No pretendo dar aquí una respuesta definitiva a la pregunta de qué es un ser humano. Pero sí oponerme a que esa respuesta, sobre todo cuando de ella dependen las leyes de una sociedad democrática, ignore olímpicamente a toda la tradición occidental, a la que pertenece el cristianismo por cierto, y, por ende, a todo el derecho y la filosofía desde la Antigüedad hasta nuestros días, y nos remita a lo que dicen las sagradas escrituras o la doctrina de Benedicto XVI sobre el tema.

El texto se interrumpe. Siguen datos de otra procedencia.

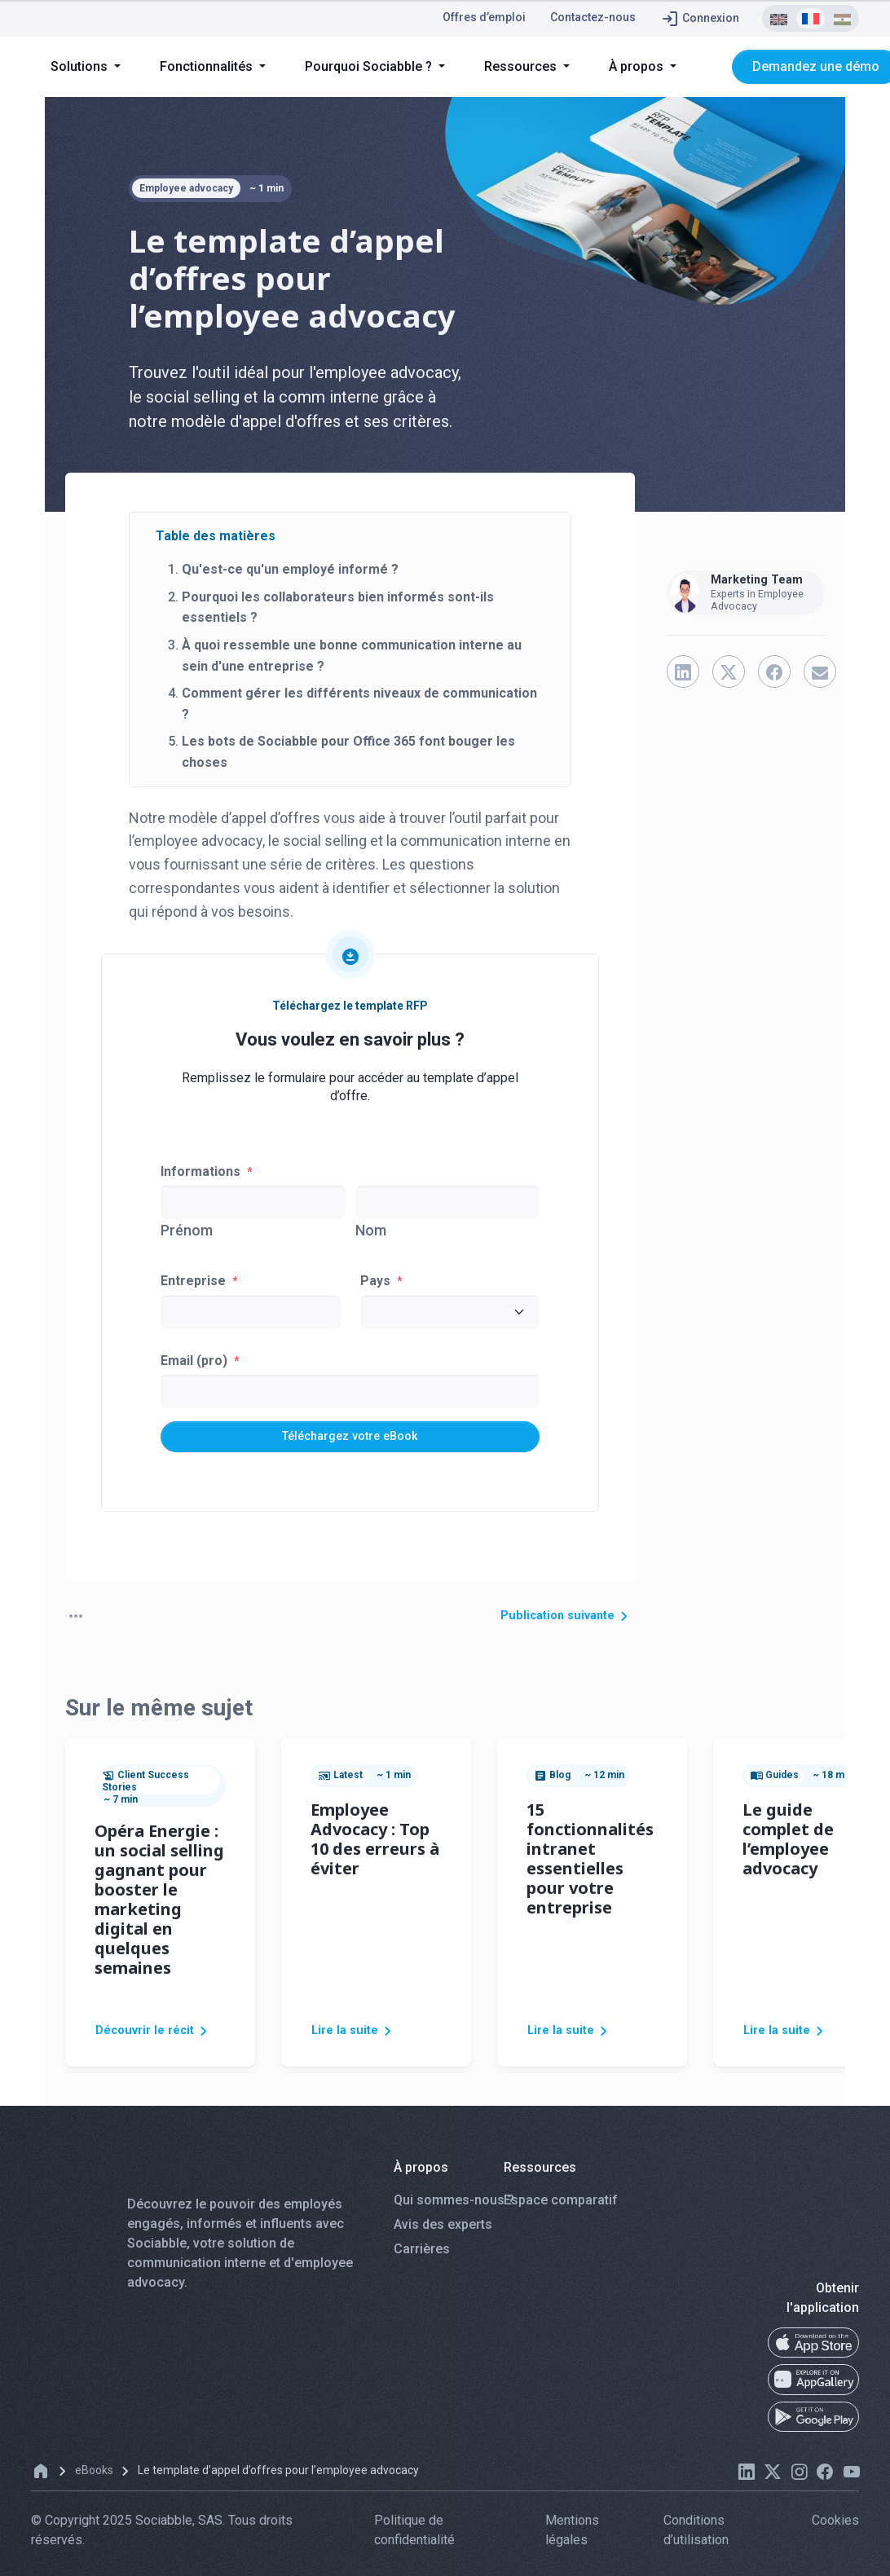 This screenshot has height=2576, width=890. What do you see at coordinates (381, 1280) in the screenshot?
I see `Pays` at bounding box center [381, 1280].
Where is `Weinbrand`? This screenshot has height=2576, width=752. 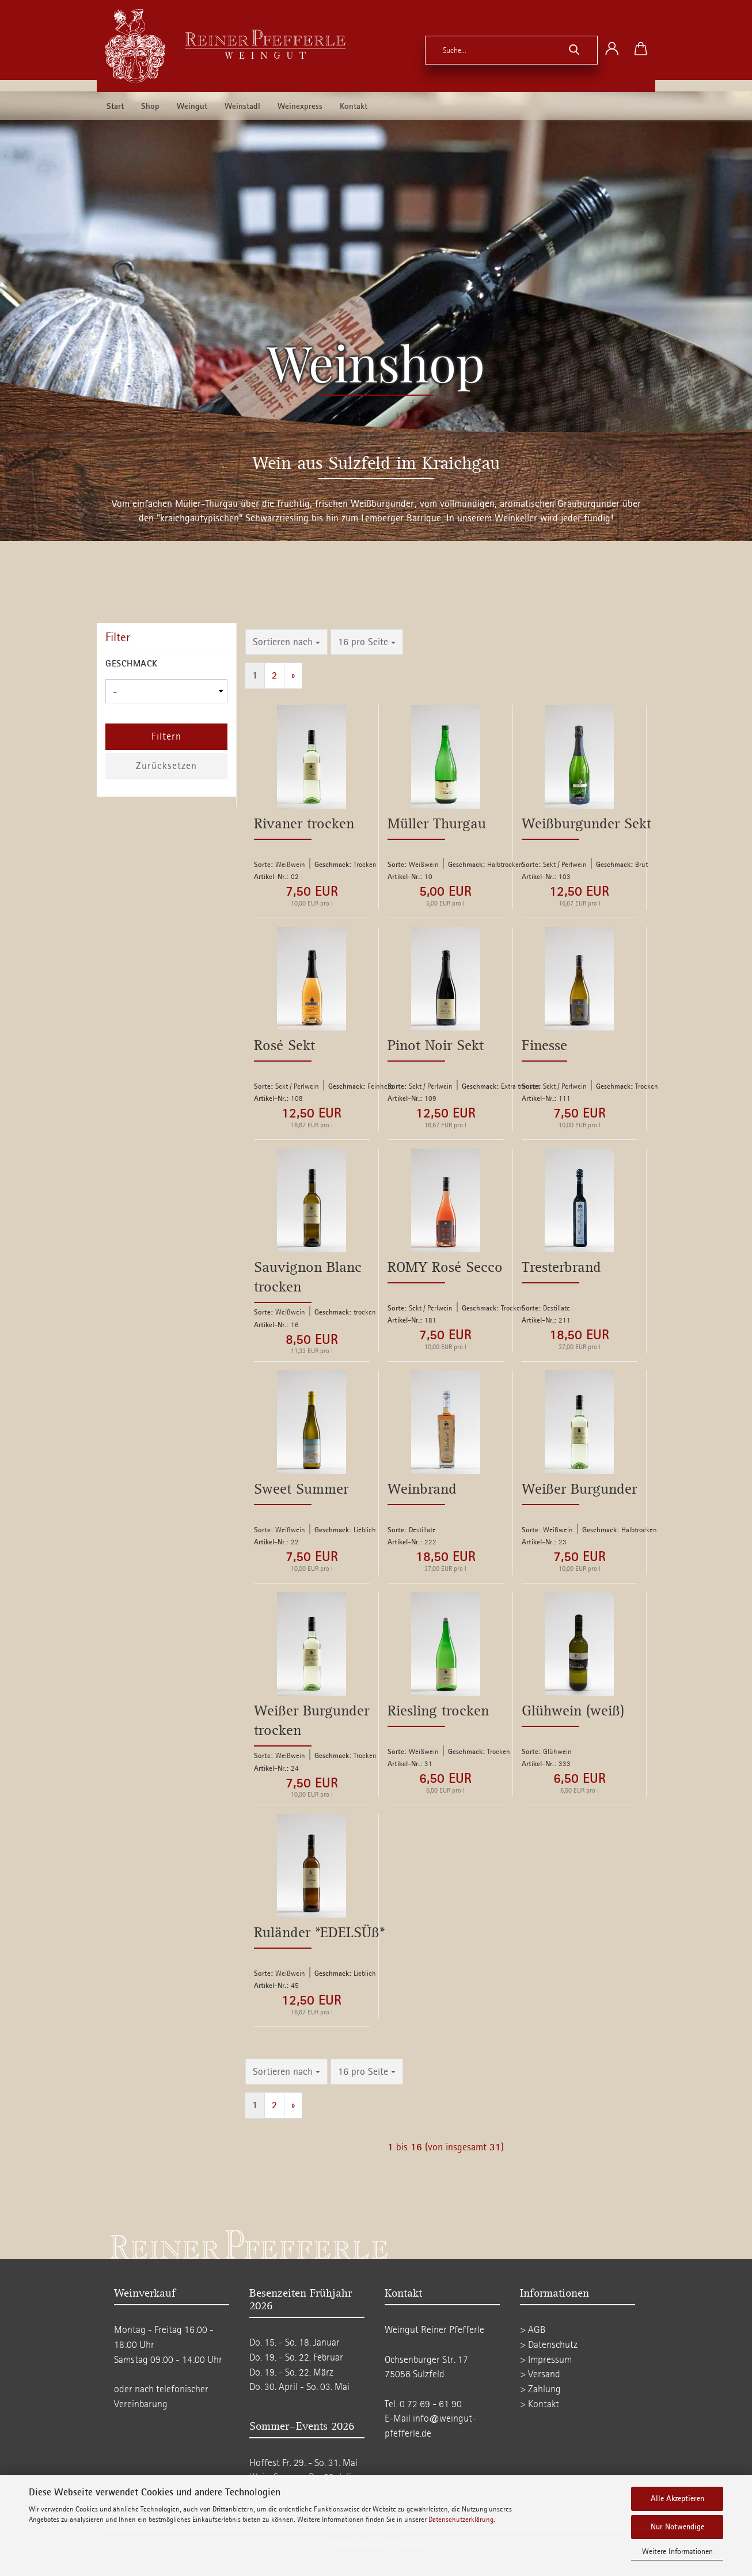 Weinbrand is located at coordinates (422, 1489).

La vida estrictamente humana en la tradición occidental no es un asunto meramente biológico. La individualidad de los animales está genéticamente determinada, pero el hombre se convierte en tal en un proceso social y cultural. El feto no es un ser humano, sino un ser humano en potencia, por la misma razón que un huevo no es una gallina (y casi nadie confunde a uno con la otra). El feto tampoco es una persona, ya que ésta no es una categoría biológica, sino jurídica y social. Nadie se convierte en persona por multiplicación celular, sino por convención. No conozco ninguna legislación en nuestra civilización que considere que el feto es un sujeto de derecho. Hasta lo que alcanza mi conocimiento, en toda nuestra cultura moderna se es persona después del nacimiento, salvo para los cristianos por supuesto. Para ser sujeto de derechos hay que ser una persona, por tanto estar dotado de autonomía y el feto podrá ser cualquier cosa menos autónomo. No me opongo a que quienes así lo deseen retrotraigan la discusión a la Edad Media y refloten la “apasionante” discusión sobre el momento en que el proyecto de nuevo hombre empieza a estar dotado de alma, si en el momento de la concepción, a los tres meses de la misma u horas antes del alumbramiento. Pero no cuenten conmigo.

Paradójicamente, en el altar de esa idea abstracta de vida terminan sacrificándose miles de vidas concretas, de mujeres de carne y hueso cuyas existencias quedan segadas por abortos mal realizados o arruinadas por embarazos no deseados llevados coactivamente a término. Es que hace falta tener un ideal demasiado abstracto de vida humana para poder ignorar y condenar vidas humanas concretas, hechas y derechas, o torcidas da igual, pero siempre con pasados y presentes únicos e irremplazables, en nombre de la salvación de una vida en potencia.

No seré yo quien niegue que esa persona en potencia que es el feto tiene la maravillosa posibilidad de convertirse en hombre o mujer, pero que esa maravilla ocurra o no debe ser una potestad de la mujer que lo lleva en su vientre, y sólo de ella, no una obligación impuesta a todas por un dogma, un pontífice… o un presidente.